_DESCRIPTION OF THE TASK_
Copy every line of the data that contains the string "squadra".

_RECORDS FOR THE TASK_
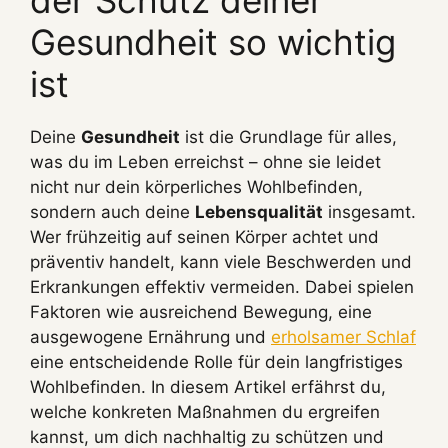
Gesundheit so wichtig
ist
Deine
Gesundheit
ist die Grundlage für alles,
was du im Leben erreichst – ohne sie leidet
nicht nur dein körperliches Wohlbefinden,
sondern auch deine
Lebensqualität
insgesamt.
Wer frühzeitig auf seinen Körper achtet und
präventiv handelt, kann viele Beschwerden und
Erkrankungen effektiv vermeiden. Dabei spielen
Faktoren wie ausreichend Bewegung, eine
ausgewogene Ernährung und
erholsamer Schlaf
eine entscheidende Rolle für dein langfristiges
Wohlbefinden. In diesem Artikel erfährst du,
welche konkreten Maßnahmen du ergreifen
kannst, um dich nachhaltig zu schützen und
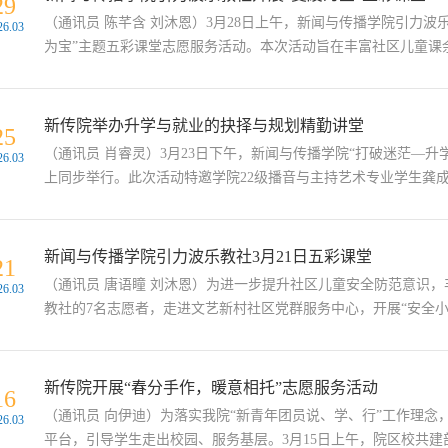
29
（通讯员 陈芊含 刘沐恩）3月28日上午，新闻与传播学院引力
26.03
为宝”主题五彩课堂志愿服务活动。本次活动旨在丰富社区儿童课余
新传院举办升学与就业的抉择与规划精勤讲堂
25
（通讯员 肖睿灵）3月23日下午，新闻与传播学院“打破迷茫—
26.03
上同步举行。此次活动特邀学院22级播音与主持艺术专业学生龚成作
新闻与传播学院引力波乐教社3月21日五彩课堂
21
（通讯员 唐语瞳 刘沐恩）为进一步提升社区儿童安全防范意识，
26.03
教社的7名志愿者，走进文艺新村社区党群服务中心，开展“安全小贴
新传院开展“春分手作，暖意相托”志愿服务活动
16
（通讯员 向伊迪）为落实我院“新青年团员说、学、行”工作理
26.03
平台，引导学生走出校园、服务基层。3月15日上午，院区校共建部联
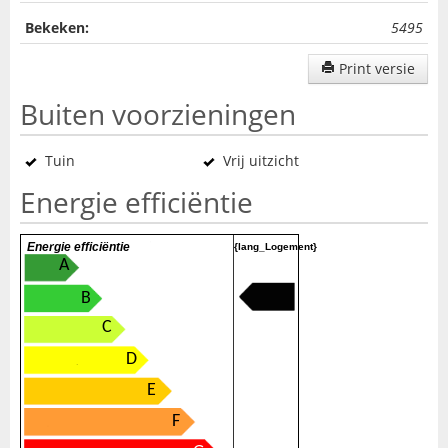
Bekeken:
5495
Print versie
Buiten voorzieningen
Tuin
Vrij uitzicht
Energie efficiëntie
Energie efficiëntie
{lang_Logement}
A
B
C
D
E
F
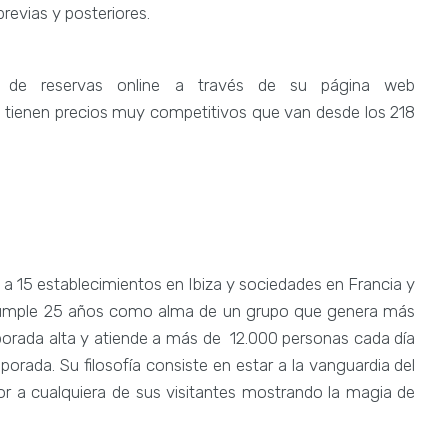
revias y posteriores.
o de reservas online a través de su página web
 tienen precios muy competitivos que van desde los 218
a 15 establecimientos en Ibiza y sociedades en Francia y
cumple 25 años como alma de un grupo que genera más
mporada alta y atiende a más de 12.000 personas cada día
porada. Su filosofía consiste en estar a la vanguardia del
jor a cualquiera de sus visitantes mostrando la magia de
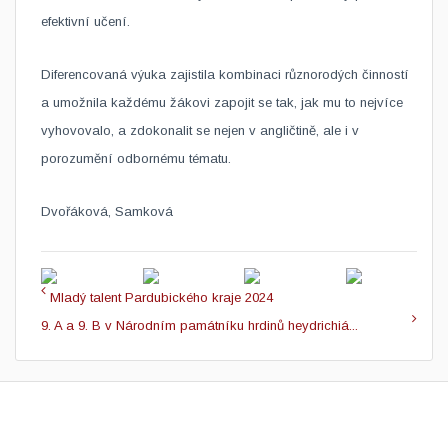
efektivní učení.
Diferencovaná výuka zajistila kombinaci různorodých činností
a umožnila každému žákovi zapojit se tak, jak mu to nejvíce
vyhovovalo, a zdokonalit se nejen v angličtině, ale i v
porozumění odbornému tématu.
Dvořáková, Samková
Mladý talent Pardubického kraje 2024
9. A a 9. B v Národním památníku hrdinů heydrichiá...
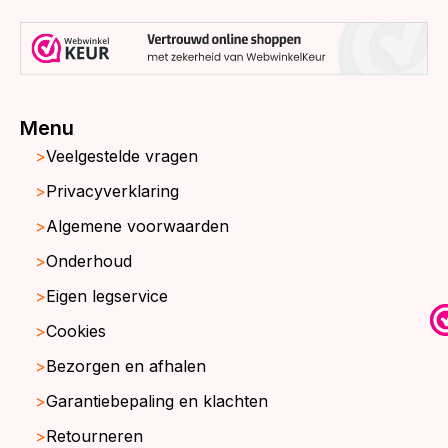
Menu
Veelgestelde vragen
Privacyverklaring
Algemene voorwaarden
Onderhoud
Eigen legservice
Cookies
Bezorgen en afhalen
Garantiebepaling en klachten
Retourneren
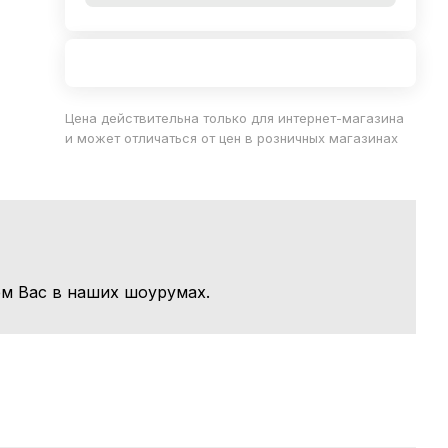
Цена действительна только для интернет-магазина
и может отличаться от цен в розничных магазинах
м Вас в наших шоурумах.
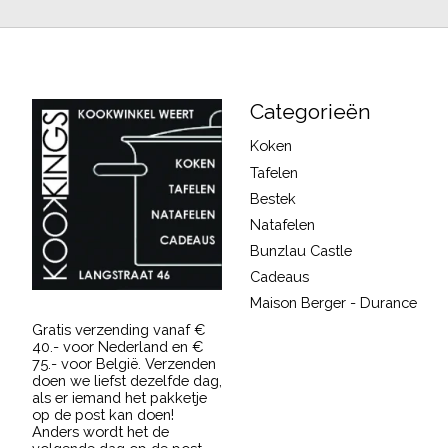
Categorieën
Koken
Tafelen
Bestek
Natafelen
Bunzlau Castle
Cadeaus
Maison Berger - Durance
Gratis verzending vanaf €
40.- voor Nederland en €
75.- voor België. Verzenden
doen we liefst dezelfde dag,
als er iemand het pakketje
op de post kan doen!
Anders wordt het de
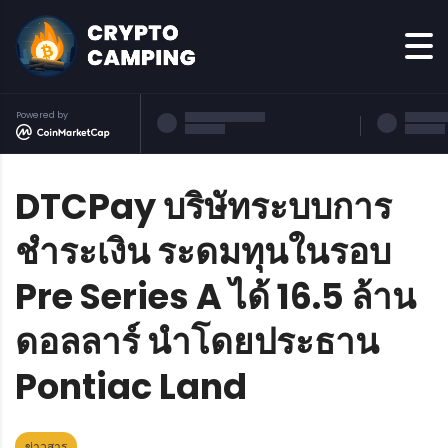
Powered by
DTCPay บริษัทระบบการ
ชำระเงิน ระดมทุนในรอบ
Pre Series A ได้ 16.5 ล้าน
ดอลลาร์ นำโดยประธาน
Pontiac Land
ข่าวสาร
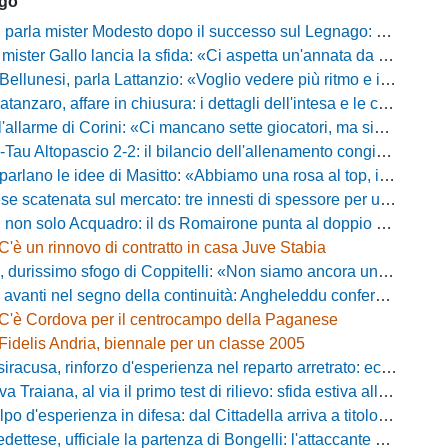
ago
mister Modesto dopo il successo sul Legnago: "Buona tenuta nervosa, ma dobbiamo migliorare"
Gallo lancia la sfida: «Ci aspetta un'annata da protagonisti in B, ma qui nessuno ha il posto fisso»
esi, parla Lattanzio: «Voglio vedere più ritmo e intensità, dobbiamo lasciare tutto sul campo»
zaro, affare in chiusura: i dettagli dell'intesa e le cifre dell'operazione
llarme di Corini: «Ci mancano sette giocatori, ma siamo una squadra forte»
ltopascio 2-2: il bilancio dell'allenamento congiunto e la risposta dei nuovi arrivi
 le idee di Masitto: «Abbiamo una rosa al top, il pubblico del Lamberti ci spingerà lontano»
catenata sul mercato: tre innesti di spessore per un attacco da sogni
 solo Acquadro: il ds Romairone punta al doppio colpo Baldan-Volpicelli
C'è un rinnovo di contratto in casa Juve Stabia
simo sfogo di Coppitelli: «Non siamo ancora una squadra, ora serve tirare una riga!»
ti nel segno della continuità: Angheleddu confermato in panchina, in attacco arriva Loru
C'è Cordova per il centrocampo della Paganese
Fidelis Andria, biennale per un classe 2005
racusa, rinforzo d'esperienza nel reparto arretrato: ecco Orlando
aiana, al via il primo test di rilievo: sfida estiva allo Zecchini con il Grosseto
d'esperienza in difesa: dal Cittadella arriva a titolo definitivo Riccardo Gatti
ese, ufficiale la partenza di Bongelli: l'attaccante passa in Serie D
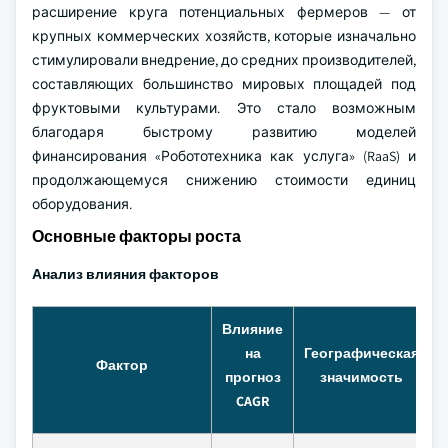
расширение круга потенциальных фермеров — от
крупных коммерческих хозяйств, которые изначально
стимулировали внедрение, до средних производителей,
составляющих большинство мировых площадей под
фруктовыми культурами. Это стало возможным
благодаря быстрому развитию моделей
финансирования «Робототехника как услуга» (RaaS) и
продолжающемуся снижению стоимости единиц
оборудования.
Основные факторы роста
Анализ влияния факторов
Влияние
на
Географическая
Фактор
прогноз
значимость
CAGR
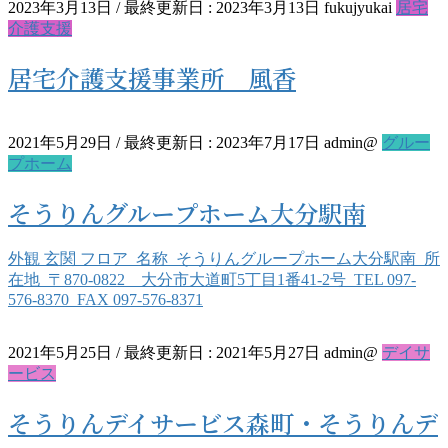
2023年3月13日
/ 最終更新日 :
2023年3月13日
fukujyukai
居宅
介護支援
居宅介護支援事業所 風香
2021年5月29日
/ 最終更新日 :
2023年7月17日
admin@
グルー
プホーム
そうりんグループホーム大分駅南
外観 玄関 フロア 名称 そうりんグループホーム大分駅南 所
在地 〒870-0822 大分市大道町5丁目1番41-2号 TEL 097-
576-8370 FAX 097-576-8371
2021年5月25日
/ 最終更新日 :
2021年5月27日
admin@
デイサ
ービス
そうりんデイサービス森町・そうりんデ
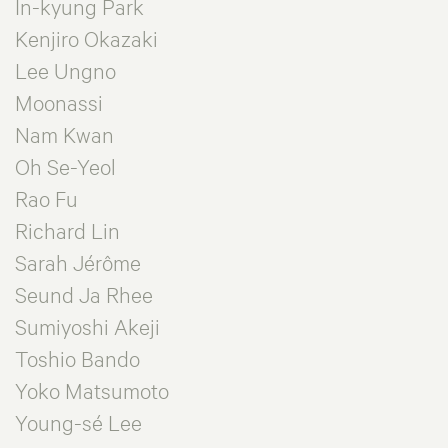
In-kyung Park
Kenjiro Okazaki
Lee Ungno
Moonassi
Nam Kwan
Oh Se-Yeol
Rao Fu
Richard Lin
Sarah Jérôme
Seund Ja Rhee
Sumiyoshi Akeji
Toshio Bando
Yoko Matsumoto
Young-sé Lee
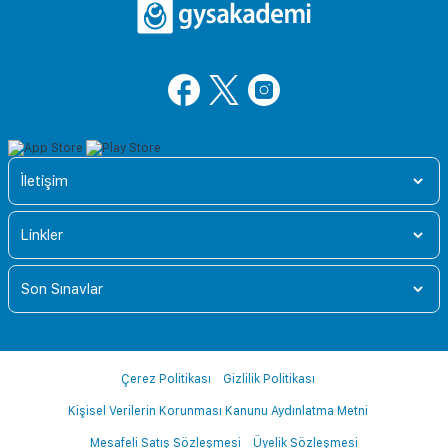
İletişim
Linkler
Son Sınavlar
Çerez Politikası
Gizlilik Politikası
Kişisel Verilerin Korunması Kanunu Aydınlatma Metni
Mesafeli Satış Sözleşmesi
Üyelik Sözleşmesi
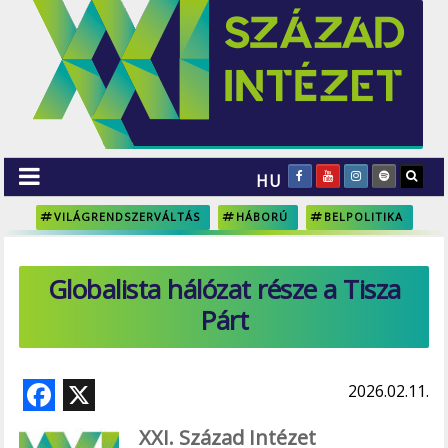
HU
VILÁGRENDSZERVÁLTÁS
HÁBORÚ
BELPOLITIKA
Globalista hálózat része a Tisza
Párt
F
X
2026.02.11.
ac
XXI. Század Intézet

_SOLUTION FOR THIS TASK_
llarme di Corini: «Ci mancano sette giocatori, ma siamo una squadra forte»
simo sfogo di Coppitelli: «Non siamo ancora una squadra, ora serve tirare una riga!»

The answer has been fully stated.